Cassidy likes the idea of a mentoring relationship between DeBrusk and Nash for as long as Nash is with the Bruins.
"Well they've got some similarities you're starting to see. They can get going in open ice, make plays and score. They attack defensemen, you love that in forwards," Cassidy said. "It's difficult to play against. So I think it will benefit him whether he's on the same line with him or not, just watching what he does at ice level."
DeBrusk's second pro season, and first NHL campaign, hasn't been a cake walk. He was a healthy scratch Nov. 11 and then missed three games with an upper-body injury a few weeks later. Overall, he has 32 points (12-20-32) in 57 games played. There have been nights when he's had his ice time cut to nine or 10 minutes. But Cassidy never confines DeBrusk to the doghouse for long, always going back to the speedy left wing by the next game. That's because Cassidy realizes DeBrusk's potential, and that the rookie quickly understands where he's coming up short and needs to improve.

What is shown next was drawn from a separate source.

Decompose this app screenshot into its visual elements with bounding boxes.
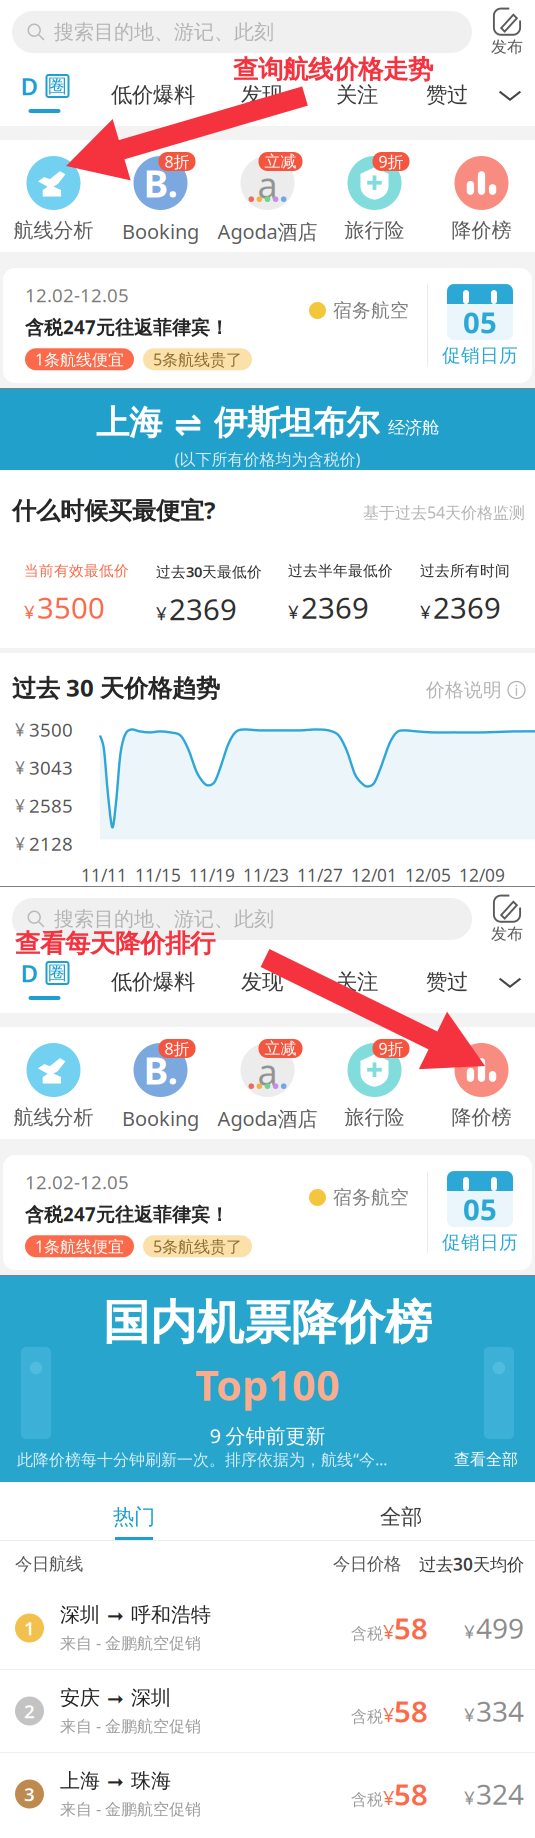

DeBrusk admits he's still learning how to be a pro and deal with the rigors of schedule. He's watching what he eats, figuring out how much sleep he needs and how often he needs to unwind away from the game or immerse himself in it.

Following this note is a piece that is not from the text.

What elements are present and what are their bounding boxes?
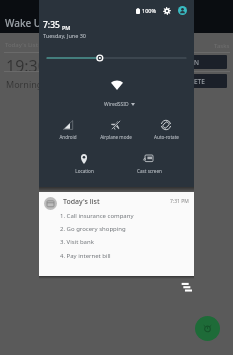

If Tuesday night was any indication, he's figuring things out just in time for the stretch run of the regular season. In addition to his assist on Nash's goal and his helper on Tommy Wingels' game-tying goal, Nash had three hits and was motoring around the ice so fast he literally took off and flew after a scoring chance that ended with a Scott Darling save and DeBrusk crashing into the end wall. He came out injury-free.
"It seems that the second half of the year, throughout my whole career, even junior and throughout now, I just find I get more comfortable with things and it seems that pucks tend to find their way in the net," DeBrusk said. "That's nice and I want to keep that going obviously and I know that I can do it. So just trying to stay in that line and try to complement them."
If his most recent second-half surge continues, DeBrusk should complement that line just fine. And maybe he'll score some goals that Nash's kids will remember 10 years from now.